Here's a tutorial: http://www.heathrowe.com/tuts/vector.asp
Reply #2 Top
I learned in a book that if you keep increasing its size by 10% eventually you can get pretty good quality.
Reply #3 Top
Unless you can successfully convert the raster image to a vector, increasing it by 10% means you STILL have a "pixelated" image in the end. Vector is the way to go here and the only way to increase an image's size more or less losslessly. Another Illustrator to Photoshop idea is save-as the image as an .EPS file.
Reply #4 Top
I just love the way experts talk in jargon as if the whole world knows what they mean!! Thanks for the info guys and the link. For a novice, this isnt the easiest tutorial but im just gettin my head around it. I get what the guy is trying to acheive and why.

It will take time but il give it a go, if it works out, il publish the PFC desktop wallpaper for all you pompey fans out there?...... (silence)

P.S, Harry Redknapp is a JUDAS!!!!!
Reply #5 Top
basically, what it comes down to is this: a small regular old bitmap like your icon, contains all the information it needs to be THAT size. When you try to make it bigger, the image no longer contains the information required to make the image look good and so it ends up pixelated. You can see for your self what that means by zooming way in on a small image.

Vector graphics, on the other hand, contain all the information necessary to make the image any size. This is because they are based on shape definitions and not pixel maps (I have no idea what I'm talking about here, but I think I'm close So when you make the vector shape bigger, it understands what that shape is suppose to look like bigger. They can define that shape at any size.

I hope that is easier to understand and I hope that I have correctly explained it. If I haven't I'm sure someone will point that out
Reply #6 Top
So from what I can gather, basically the idea is to trace the relevant outlines of the original design into a more simple outline, and then fill in the now empty spaces with the required colours and detail etc. In effect, making a cartoon of the real thing.
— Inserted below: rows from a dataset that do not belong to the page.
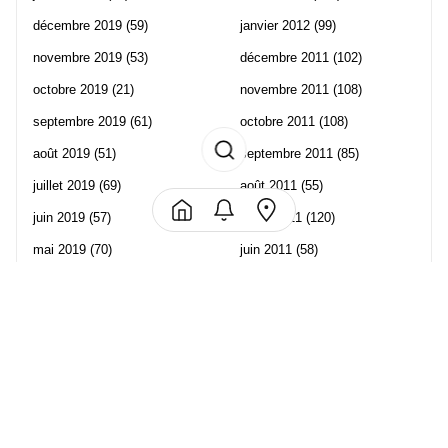
décembre 2019
(59)
janvier 2012
(99)
novembre 2019
(53)
décembre 2011
(102)
octobre 2019
(21)
novembre 2011
(108)
septembre 2019
(61)
octobre 2011
(108)
août 2019
(51)
septembre 2011
(85)
juillet 2019
(69)
août 2011
(55)
juin 2019
(57)
juillet 2011
(120)
mai 2019
(70)
juin 2011
(58)
avril 2019
(106)
mai 2011
(82)
mars 2019
(102)
avril 2011
(70)
février 2019
(95)
mars 2011
(71)
janvier 2019
(73)
février 2011
(65)
décembre 2018
(65)
janvier 2011
(82)
novembre 2018
(107)
décembre 2010
(68)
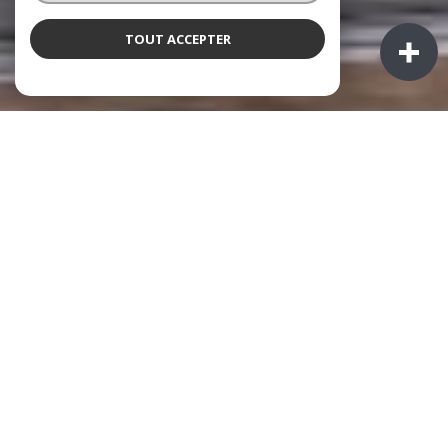
TOUT ACCEPTER
NOS COUPS DE COEUR
soigneusement sélectionnés pour vous
EXCLUSIF
COUP DE COEUR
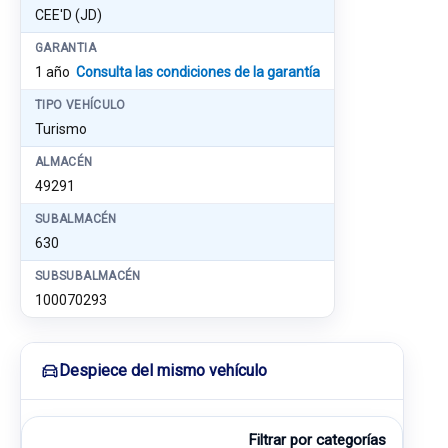
CEE'D (JD)
GARANTIA
1 año
Consulta las condiciones de la garantía
TIPO VEHÍCULO
Turismo
ALMACÉN
49291
SUBALMACÉN
630
SUBSUBALMACÉN
100070293
Despiece del mismo vehículo
Filtrar por categorías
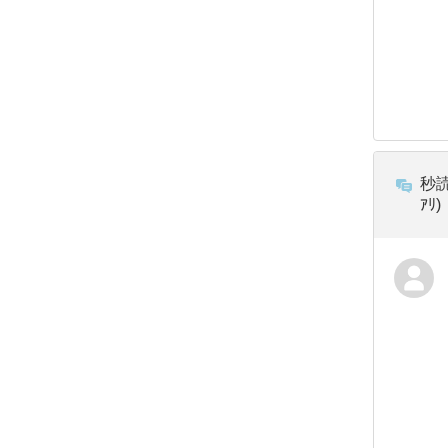
秒読
ｱﾘ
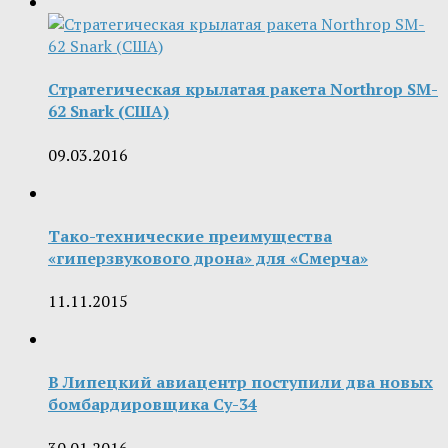
Стратегическая крылатая ракета Northrop SM-
62 Snark (США)
09.03.2016
Тако-технические преимущества
«гиперзвукового дрона» для «Смерча»
11.11.2015
В Липецкий авиацентр поступили два новых
бомбардировщика Су-34
30.01.2016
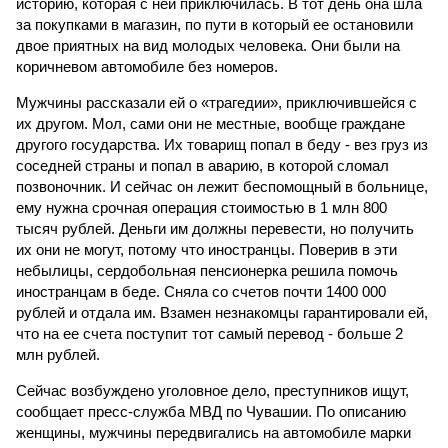
историю, которая с ней приключилась. В тот день она шла
за покупками в магазин, по пути в который ее остановили
двое приятных на вид молодых человека. Они были на
коричневом автомобиле без номеров.
Мужчины рассказали ей о «трагедии», приключившейся с
их другом. Мол, сами они не местные, вообще граждане
другого государства. Их товарищ попал в беду - вез груз из
соседней страны и попал в аварию, в которой сломал
позвоночник. И сейчас он лежит беспомощный в больнице,
ему нужна срочная операция стоимостью в 1 млн 800
тысяч рублей. Деньги им должны перевести, но получить
их они не могут, потому что иностранцы. Поверив в эти
небылицы, сердобольная пенсионерка решила помочь
иностранцам в беде. Сняла со счетов почти 1400 000
рублей и отдала им. Взамен незнакомцы гарантировали ей,
что на ее счета поступит тот самый перевод - больше 2
млн рублей.
Сейчас возбуждено уголовное дело, преступников ищут,
сообщает пресс-служба МВД по Чувашии. По описанию
женщины, мужчины передвигались на автомобиле марки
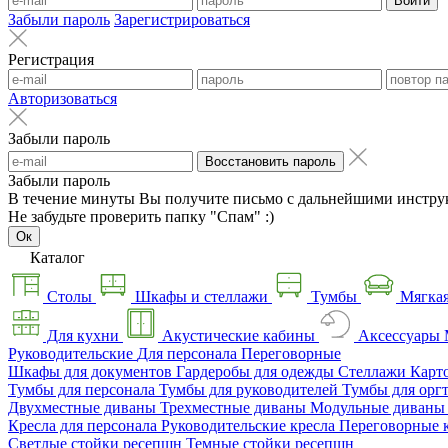
Войти
Забыли пароль
Зарегистрироваться
Регистрация
Авторизоваться
Забыли пароль
Восстановить пароль
Забыли пароль
В течение минуты Вы получите письмо с дальнейшими инстру
Не забудьте проверить папку "Спам" :)
Ок
Каталог
Столы
Шкафы и стеллажи
Тумбы
Мягкая
Для кухни
Акустические кабины
Аксессуары
Руководительские
Для персонала
Переговорные
Шкафы для документов
Гардеробы для одежды
Стеллажи
Карт
Тумбы для персонала
Тумбы для руководителей
Тумбы для орг
Двухместные диваны
Трехместные диваны
Модульные диван
Кресла для персонала
Руководительские кресла
Переговорные 
Светлые стойки ресепшн
Темные стойки ресепшн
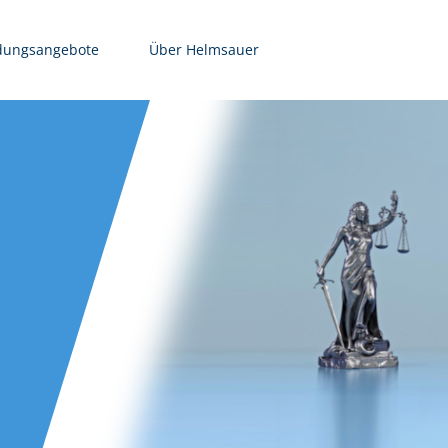
dungsangebote
Über Helmsauer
Sounds simple in theory, but quite dificult in reality if your using an icon like mine, which is quite detailed. I reckon I can get the basics down, but duplication of the actual writing of the team name might cause concern Still, with abit of practise, it will work and give me a result that should be better than I originally anticipated. Really, this is the stuff of pro graphic designers but im up for the challenge (fingers crossed)
Reply #7 Top
Hmmm a cartoon huh? I guess that is one way of looking at it.
There is no substitute for pixels. The previous tip about increasing the size by 10% multiple times is from a great Photoshop book and is true - to a degree. From icon to wallpaper is pushing the envelope and it will probably look like crap. What the other folks are saying about vector graphics is that a bitmap is made of dots and when the thing is blown up - whatever is blowing them up is making up pixels as it does so by looking at the pixel and the pixels around it and trying to "guess" what color the new ones should be (kind of a graphics "read between the lines").
A vector graphic on the other hand is a mathematical curve that is recalculated when resized and thus is precise regardless of scale.
So your best bets are:
(1)Find a larger graphic to start with - like scan in something or find a web site with bigger graphics.
(2) Get a program that will allow you to trace over the bitmap with vector drawing tools, then fill and color.
(3) Get a raster (bitmap) to vector conversion program - but most of trhem only work so-so and not very well on dinky bitmaps as they tend to follow the jagged edges of the pixels. So then your mathematical curves are all jinked up.